Normally, about 40% of US supply of CO2 is derived from ethanol production, 15% to 20% comes from refineries, and the remainder comes from fertilizer production or from geological sources. According to Independent Commodity Intelligence Services, about 1/6 of US production of CO2 is used in the beverage industry. Among the Brewers Association member breweries, about 44% of their CO2 needs are met from ethanol-derived sourcing.

Due to lowered demand for ethanol brought about by reduced travel due to the COVID-19 pandemic, 33 of the US’s 46 CO2-selling ethanol plants had been idled or had cut production by the end May, according to gases industries reports. At one point, more than half of the US ethanol industry’s capacity was shut down.

By late April overall CO2 production for resale was down 20%. By the end of May it was down by 30% according to the Compressed Gas Association. Normally, US production of CO2 is approximately 1 million barrels per day, since April it has mostly been in the range of 700,000 barrels per day.
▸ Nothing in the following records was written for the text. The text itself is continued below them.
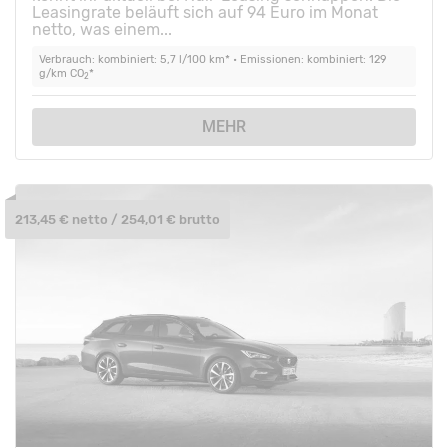
Leasingrate beläuft sich auf 94 Euro im Monat
netto, was einem...
Verbrauch: kombiniert: 5,7 l/100 km* • Emissionen: kombiniert: 129
g/km CO
*
2
MEHR
213,45 € netto / 254,01 € brutto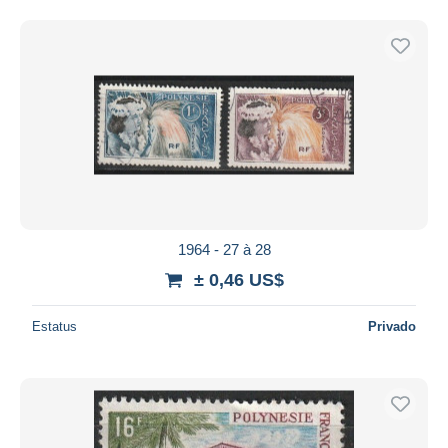
1964 - 27 à 28
± 0,46 US$
Estatus
Privado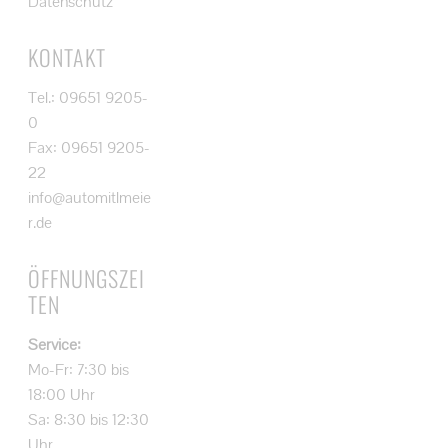
Datenschutz
KONTAKT
Tel.: 09651 9205-
0
Fax: 09651 9205-
22
info@automitlmeie
r.de
ÖFFNUNGSZEI
TEN
Service:
Mo-Fr: 7:30 bis
18:00 Uhr
Sa: 8:30 bis 12:30
Uhr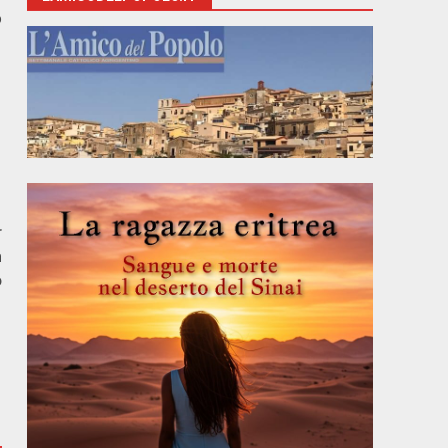
o
r
a
o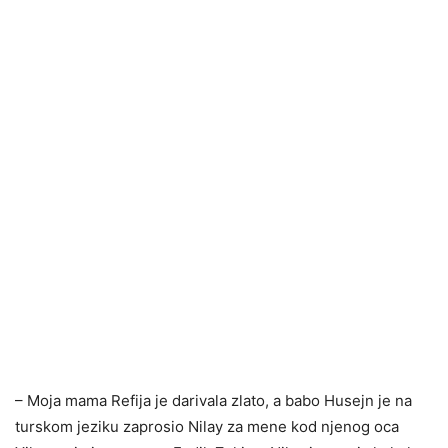
– Moja mama Refija je darivala zlato, a babo Husejn je na
turskom jeziku zaprosio Nilay za mene kod njenog oca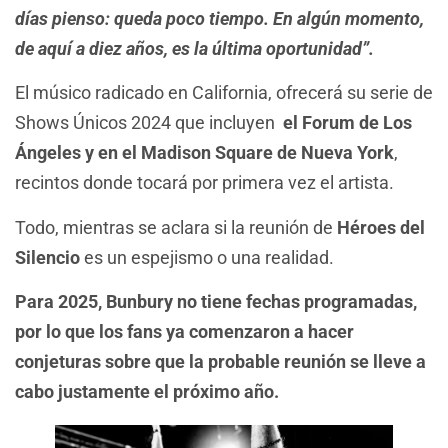
días pienso: queda poco tiempo. En algún momento,
de aquí a diez años, es la última oportunidad”.
El músico radicado en California, ofrecerá su serie de
Shows Únicos 2024 que incluyen
el Forum de Los
Ángeles y en el Madison Square de Nueva York
,
recintos donde tocará por primera vez el artista.
Todo, mientras se aclara si la reunión de
Héroes del
Silencio
es un espejismo o una realidad.
Para 2025, Bunbury no tiene fechas programadas,
por lo que los fans ya comenzaron a hacer
conjeturas sobre que la probable reunión se lleve a
cabo justamente el próximo año.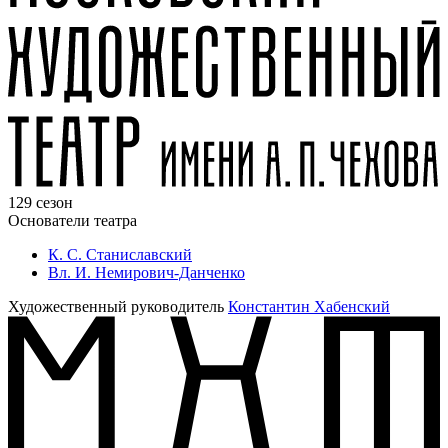
129 сезон
Основатели театра
К. С. Станиславский
Вл. И. Немирович-Данченко
Художественный руководитель
Константин Хабенский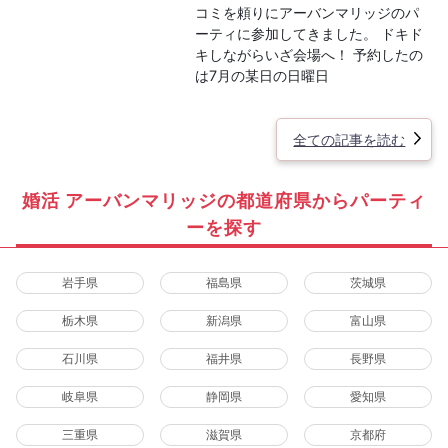
コミを頼りにアーバンマリッジのパ
ーティに参加してきました。 ドキド
キしながらいざ会場へ！ 予約したの
は7月の某日の日曜日
全ての記事を読む
婚活 アーバンマリッジの都道府県からパーティ
ーを探す
岩手県
福島県
茨城県
栃木県
新潟県
富山県
石川県
福井県
長野県
岐阜県
静岡県
愛知県
三重県
滋賀県
京都府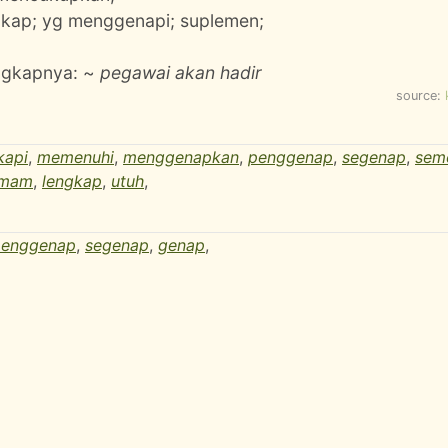
kap; yg menggenapi; suplemen;
ngkapnya: ~
pegawai akan hadir
source:
kapi
,
memenuhi
,
menggenapkan
,
penggenap
,
segenap
,
sem
amam
,
lengkap
,
utuh
,
penggenap
,
segenap
,
genap
,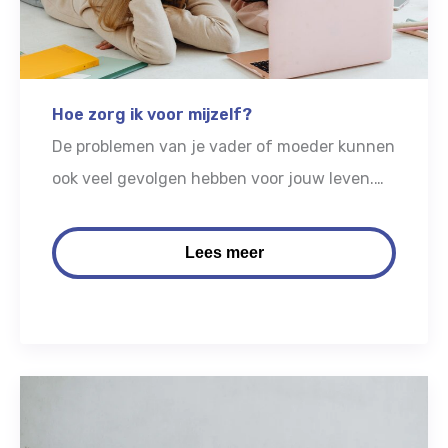
Hoe zorg ik voor mijzelf?
De problemen van je vader of moeder kunnen
ook veel gevolgen hebben voor jouw leven.
Het is logisch als je dit lastig vindt. Het kan
helpen om hier met je ouder, vrienden of
Lees meer
andere mensen in je omgeving over te
praten.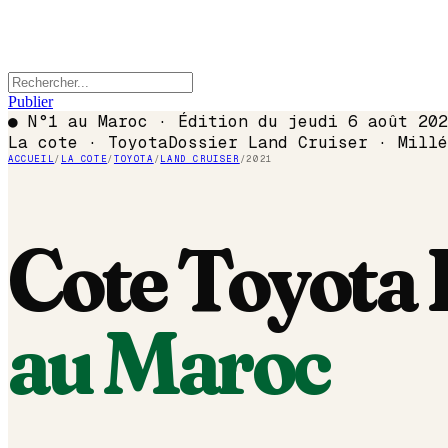
Publier
●
N°1 au Maroc · Édition du
jeudi 6 août 202
La cote ·
Toyota
Dossier
Land Cruiser
· Mill
ACCUEIL
/
LA COTE
/
TOYOTA
/
LAND CRUISER
/
2021
Cote
Toyota
au Maroc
So, there has definitely been a shortage. However, due to the high freight cost associated with it, sourcing of CO2 is relatively local, and because of differences in sourcing the shortage can be fairly regional in its effects. In Michigan, for example, Bell’s Brewery, the US’s 7th largest craft brewer, has said that they’ve not experienced any issues with their CO2 supply. In other places there have there have been reports of customers being able to get only 50% of what they usually contracted for. Overall, prices for CO2 have been driven up by as much as 25%.

It has been enough of a concern for the American Homebrewers Association to open the July/August issue of its journal, Zymurgy, with an editor’s commentary on the CO2 situation. The supply issues have also led the Brewers Association to warn its member breweries against the risk of lower-quality CO2 gas entering the supply chain.

Food-grade CO2 must be at least 99.9% pure. The remaining 0.1% could consist of water, oxygen, nitrogen, and even hydrocarbons – some of which we can detect with our senses of smell and taste. In a letter to its members, the BA noted that 0.1% equals 1000 parts per million, which is as much as 4 times the concentration at which we can sense some flavor-active components in hops.

Fortunately, according to gases industry reps the situation is returning to normal albeit with some “ongoing allocation” issues.

One thing that may have helped prevent things from getting worse overall, was the Federal Government sensibly declaring the production, warehousing, transport, and distribution of “medical gases” an “essential industry”. Another, likely has been the partial “re-opening” of economic activities across the nation that followed upon Memorial Day weekend, which has meant an increase in driving, transportation of goods, and travel.

As for California, we might have been helped by the fact that in May, industrial gases manufacturer Messer Americas brought online a new CO2 production facility in Keyes, that can produce 450 tons of CO2 per day, including food-grade CO2 .

At any rate, as long as the pandemic continues to spread pretty much unchecked, we may expect perhaps several cycles of shut downs and quarantine, with the attendant effects on fuel -and thus of CO2– production.

Breweries can adjust by investing in CO2 capture technology or by fine-tuning their existing CO2 systems to eliminate leaks and reduce waste. They can also expand their use of nitrogen gas in moving and dispensing of beer.

As for homebrewers, our smaller volumes do give us a bit of flexibility over commercial breweries. Not only are the volumes of CO2 that we require much, much smaller, but it is a relatively simple matter to use a bit dextrose or sucrose to naturally carbonate a few dozen bottles for a typical 5-gallon batch. The same can be done in a keg or a cask.

In the meantime, don’t let yourself be caught off-guard. Get your CO2 refills when you can. Preferably before you run out.